Saved entries
____
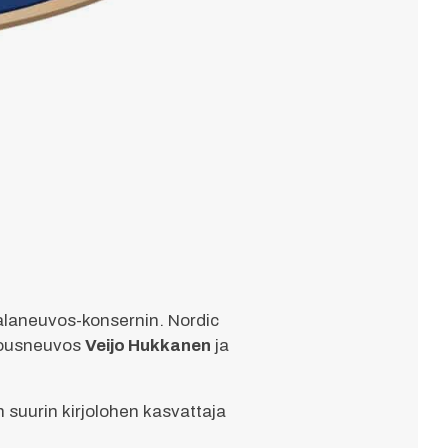
alaneuvos-konsernin. Nordic
alousneuvos
Veijo Hukkanen
ja
suurin kirjolohen kasvattaja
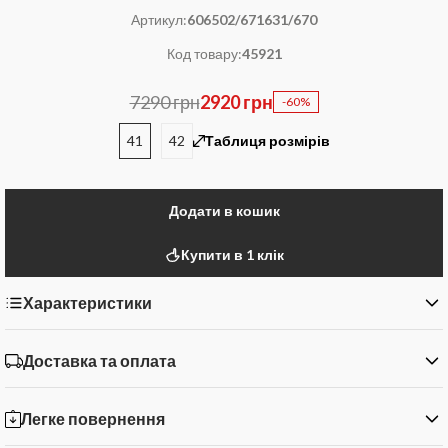
Артикул:
606502/671631/670
Код товару:
45921
7290 грн
2920 грн
-60%
41
42
Таблиця розмірів
Додати в кошик
Купити в 1 клік
Характеристики
Доставка та оплата
Легке повернення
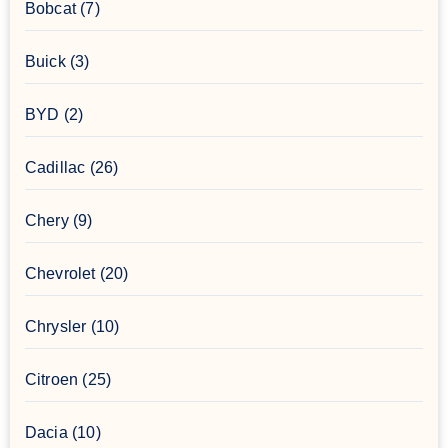
Bobcat
(7)
Buick
(3)
BYD
(2)
Cadillac
(26)
Chery
(9)
Chevrolet
(20)
Chrysler
(10)
Citroen
(25)
Dacia
(10)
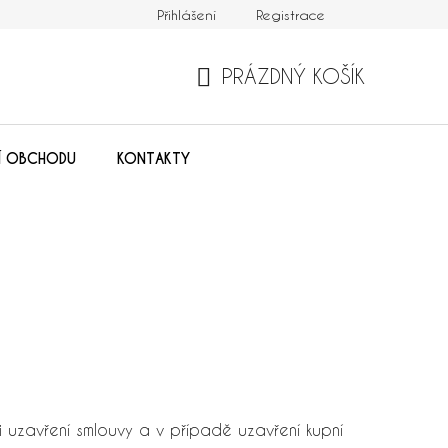
Přihlášení
Registrace
žnost dopravy
Možnost platby
Kontakty
Moje ob
PRÁZDNÝ KOŠÍK
NÁKUPNÍ
KOŠÍK
Í OBCHODU
KONTAKTY
uzavření smlouvy a v případě uzavření kupní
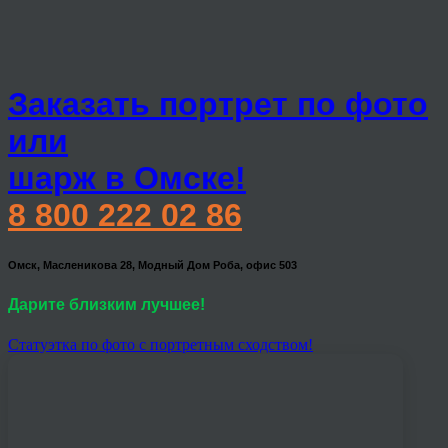
Заказать портрет по фото
или
шарж в Омске!
8 800 222 02 86
Омск, Масленикова 28, Модный Дом Роба, офис 503
Дарите близким лучшее!
Статуэтка по фото с портретным сходством!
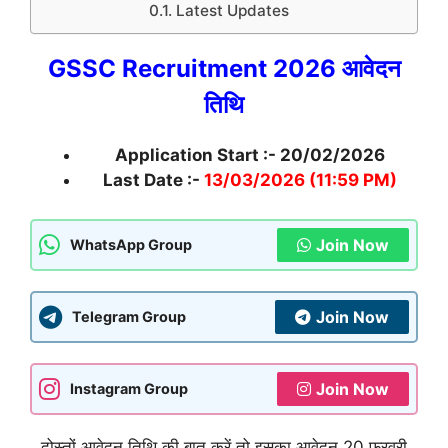
Latest Updates
GSSC Recruitment 2026 आवेदन
तिथि
Application Start :- 20/02/2026
Last Date :-
13/03/2026 (11:59 PM)
Join Now
WhatsApp Group
Join Now
Telegram Group
Join Now
Instagram Group
दोस्तों आवेदन तिथि की बात करें तो इसका आवेदन 20 फरवरी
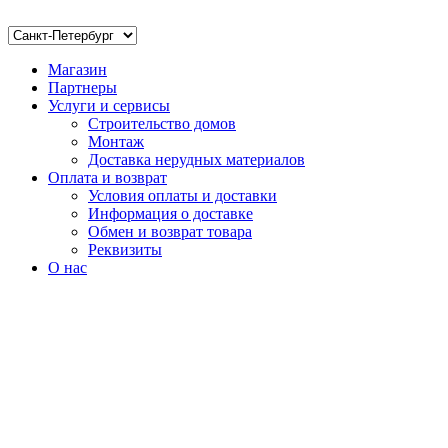
Магазин
Партнеры
Услуги и сервисы
Строительство домов
Монтаж
Доставка нерудных материалов
Оплата и возврат
Условия оплаты и доставки
Информация о доставке
Обмен и возврат товара
Реквизиты
О нас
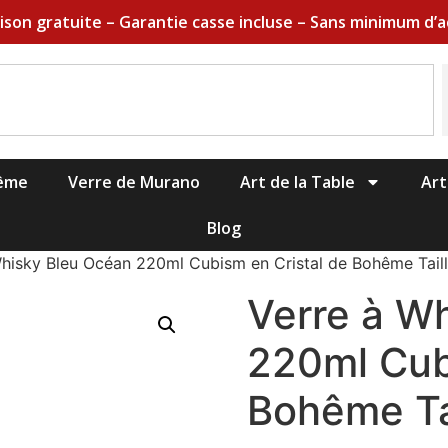
aison gratuite – Garantie casse incluse – Sans minimum d’a
hême
Verre de Murano
Art de la Table
Art
Blog
Whisky Bleu Océan 220ml Cubism en Cristal de Bohême Tail
Verre à W
220ml Cub
Bohême Ta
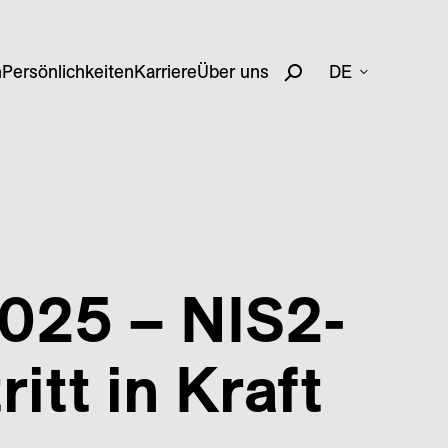
n
Persönlichkeiten
Karriere
Über uns
DE
2025 – NIS2-
tt in Kraft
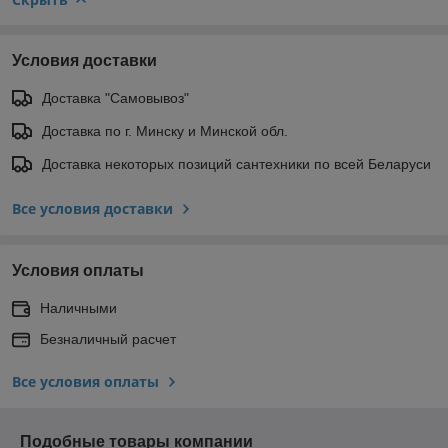
Условия доставки
Доставка "Самовывоз"
Доставка по г. Минску и Минской обл.
Доставка некоторых позиций сантехники по всей Беларуси
Все условия доставки
Условия оплаты
Наличными
Безналичный расчет
Все условия оплаты
Подобные товары компании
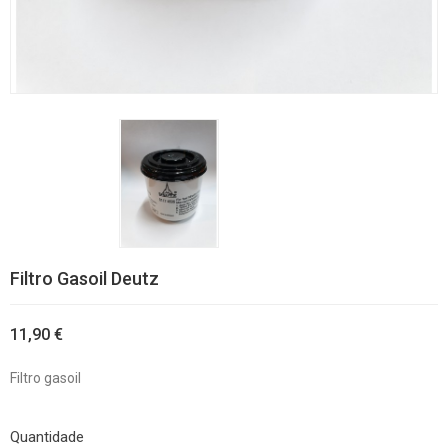
Filtro Gasoil Deutz
11,90 €
Filtro gasoil
Quantidade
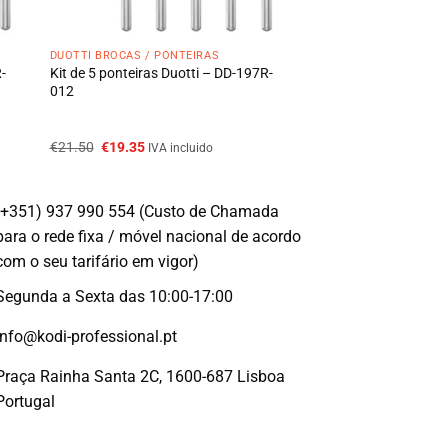
DUOTTI BROCAS / PONTEIRAS
R-
Kit de 5 ponteiras Duotti – DD-197R-
012
O
O
€
21.50
€
19.35
IVA incluido
preço
preço
original
atual
era:
é:
€21.50.
€19.35.
(+351) 937 990 554 (Custo de Chamada
para o rede fixa / móvel nacional de acordo
com o seu tarifário em vigor)
Segunda a Sexta das 10:00-17:00
info@kodi-professional.pt
Praça Rainha Santa 2C, 1600-687 Lisboa
Portugal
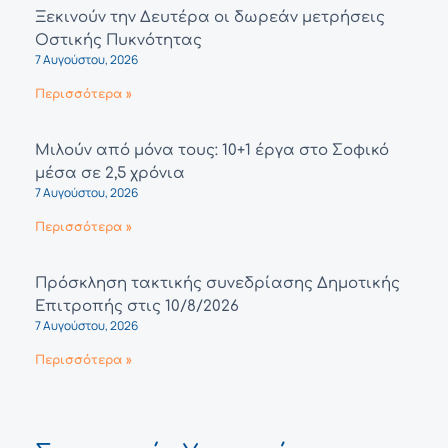
Ξεκινούν την Δευτέρα οι δωρεάν μετρήσεις
Οστικής Πυκνότητας
7 Αυγούστου, 2026
Περισσότερα »
Μιλούν από μόνα τους: 10+1 έργα στο Σοφικό
μέσα σε 2,5 χρόνια
7 Αυγούστου, 2026
Περισσότερα »
Πρόσκληση τακτικής συνεδρίασης Δημοτικής
Επιτροπής στις 10/8/2026
7 Αυγούστου, 2026
Περισσότερα »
____
◆ **Your goal**: Leave the images aside and transcribe all entries exactly.

◆ **Expected answer**:
alaneuvos-konsernin. Nordic
alousneuvos
Veijo Hukkanen
ja
suurin kirjolohen kasvattaja
Артикул:
606502/671631/670
Код товару:
45921
7290 грн
2920 грн
-60%
41
42
Таблиця розмірів
Додати в кошик
Купити в 1 клік
Характеристики
Доставка та оплата
Легке повернення
Bobcat
(7)
Buick
(3)
BYD
(2)
Cadillac
(26)
Chery
(9)
Chevrolet
(20)
Chrysler
(10)
Citroen
(25)
Dacia
(10)
Přihlášení
Registrace
žnost dopravy
Možnost platby
Kontakty
Moje ob
PRÁZDNÝ KOŠÍK
NÁKUPNÍ
KOŠÍK
Í OBCHODU
KONTAKTY
uzavření smlouvy a v případě uzavření kupní
Заказать портрет по фото
или
шарж в Омске!
8 800 222 02 86
Омск, Масленикова 28, Модный Дом Роба, офис 503
Дарите близким лучшее!
Статуэтка по фото с портретным сходством!
Latest Updates
GSSC Recruitment 2026 आवेदन
तिथि
Application Start :- 20/02/2026
Last Date :-
13/03/2026 (11:59 PM)
Join Now
WhatsApp Group
Join Now
Telegram Group
Join Now
Instagram Group
दोस्तों आवेदन तिथि की बात करें तो इसका आवेदन 20 फरवरी
Магазин
Партнеры
Услуги и сервисы
Строительство домов
Монтаж
Доставка нерудных материалов
Оплата и возврат
Условия оплаты и доставки
Информация о доставке
Обмен и возврат товара
Реквизиты
О нас
aison gratuite – Garantie casse incluse – Sans minimum d’a
hême
Verre de Murano
Art de la Table
Art
Blog
Whisky Bleu Océan 220ml Cubism en Cristal de Bohême Tail
Verre à W
220ml Cub
Bohême Ta
n
Persönlichkeiten
Karriere
Über uns
DE
2025 – NIS2-
tt in Kraft
Условия доставки
Доставка "Самовывоз"
Доставка по г. Минску и Минской обл.
Доставка некоторых позиций сантехники по всей Беларуси
Все условия доставки
Условия оплаты
Наличными
Безналичный расчет
Все условия оплаты
Подобные товары компании
Filtro Gasoil Deutz
11,90 €
Filtro gasoil
Quantidade
DUOTTI BROCAS / PONTEIRAS
R-
Kit de 5 ponteiras Duotti – DD-197R-
012
O
O
€
21.50
€
19.35
IVA incluido
preço
preço
original
atual
era:
é:
€21.50.
€19.35.
(+351) 937 990 554 (Custo de Chamada
para o rede fixa / móvel nacional de acordo
com o seu tarifário em vigor)
Segunda a Sexta das 10:00-17:00
info@kodi-professional.pt
Praça Rainha Santa 2C, 1600-687 Lisboa
Portugal
Ξεκινούν την Δευτέρα οι δωρεάν μετρήσεις
Οστικής Πυκνότητας
7 Αυγούστου, 2026
Περισσότερα »
Μιλούν από μόνα τους: 10+1 έργα στο Σοφικό
μέσα σε 2,5 χρόνια
7 Αυγούστου, 2026
Περισσότερα »
Πρόσκληση τακτικής συνεδρίασης Δημοτικής
Επιτροπής στις 10/8/2026
7 Αυγούστου, 2026
Περισσότερα »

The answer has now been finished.